**Exercise brief:**
Set down exactly, with nothing added, the lines from the one containing "R134A Tendencia de preci" through the end of the entries.

===============

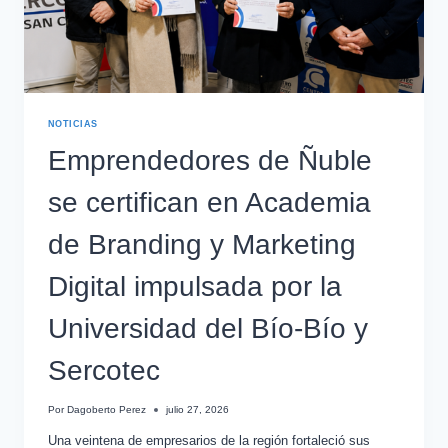
NOTICIAS
Emprendedores de Ñuble
se certifican en Academia
de Branding y Marketing
Digital impulsada por la
Universidad del Bío-Bío y
Sercotec
Por
Dagoberto Perez
julio 27, 2026
Una veintena de empresarios de la región fortaleció sus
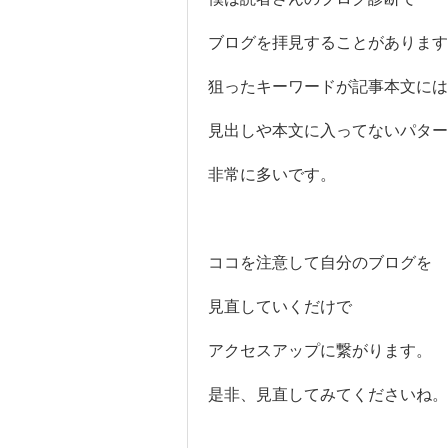
ブログを拝見することがあります
狙ったキーワードが記事本文に
見出しや本文に入ってないパター
非常に多いです。
ココを注意して自分のブログを
見直していくだけで
アクセスアップに繋がります。
是非、見直してみてくださいね。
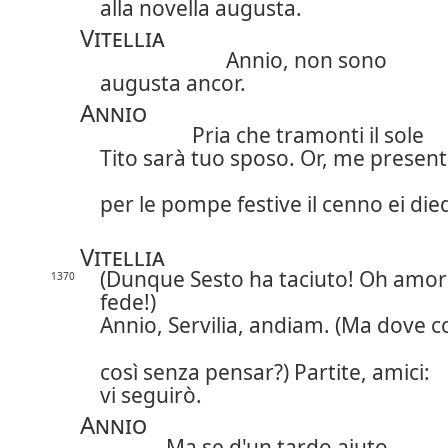
alla novella augusta.
Vitellia
Annio, non sono
augusta ancor.
Annio
Pria che tramonti il sole
Tito sarà tuo sposo. Or, me present
per le pompe festive il cenno ei die
Vitellia
(Dunque Sesto ha taciuto! Oh amor
1370
fede!)
Annio, Servilia, andiam. (Ma dove c
così senza pensar?) Partite, amici:
vi seguirò.
Annio
Ma se d'un tardo aiuto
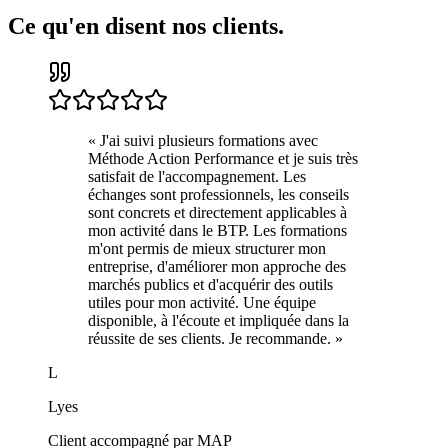
Ce qu'en disent nos clients.
«
J'ai suivi plusieurs formations avec
Méthode Action Performance et je suis très
satisfait de l'accompagnement. Les
échanges sont professionnels, les conseils
sont concrets et directement applicables à
mon activité dans le BTP. Les formations
m'ont permis de mieux structurer mon
entreprise, d'améliorer mon approche des
marchés publics et d'acquérir des outils
utiles pour mon activité. Une équipe
disponible, à l'écoute et impliquée dans la
réussite de ses clients. Je recommande.
»
L
Lyes
Client accompagné par MAP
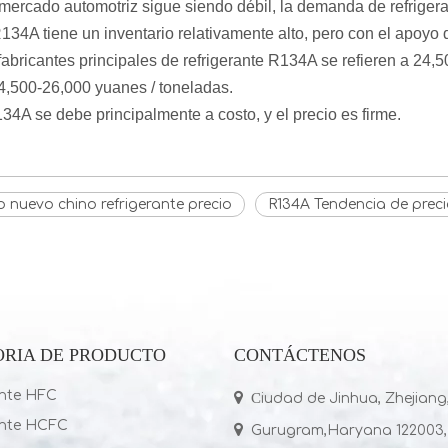
mercado automotriz sigue siendo débil, la demanda de refriger
e R134A tiene un inventario relativamente alto, pero con el apoyo 
s fabricantes principales de refrigerante R134A se refieren a 24,
4,500-26,000 yuanes / toneladas.
R134A se debe principalmente a costo, y el precio es firme.
 nuevo chino refrigerante precio
R134A Tendencia de preci
ORIA DE PRODUCTO
CONTÁCTENOS
ante HFC

C
iudad de Jinhua, Zhejiang
ante HCFC

Gurugram,Haryana 122003,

===============

**Output of the exercise:**
R134A Tendencia de preci
ORIA DE PRODUCTO
CONTÁCTENOS
ante HFC

C
iudad de Jinhua, Zhejiang
ante HCFC

Gurugram,Haryana 122003,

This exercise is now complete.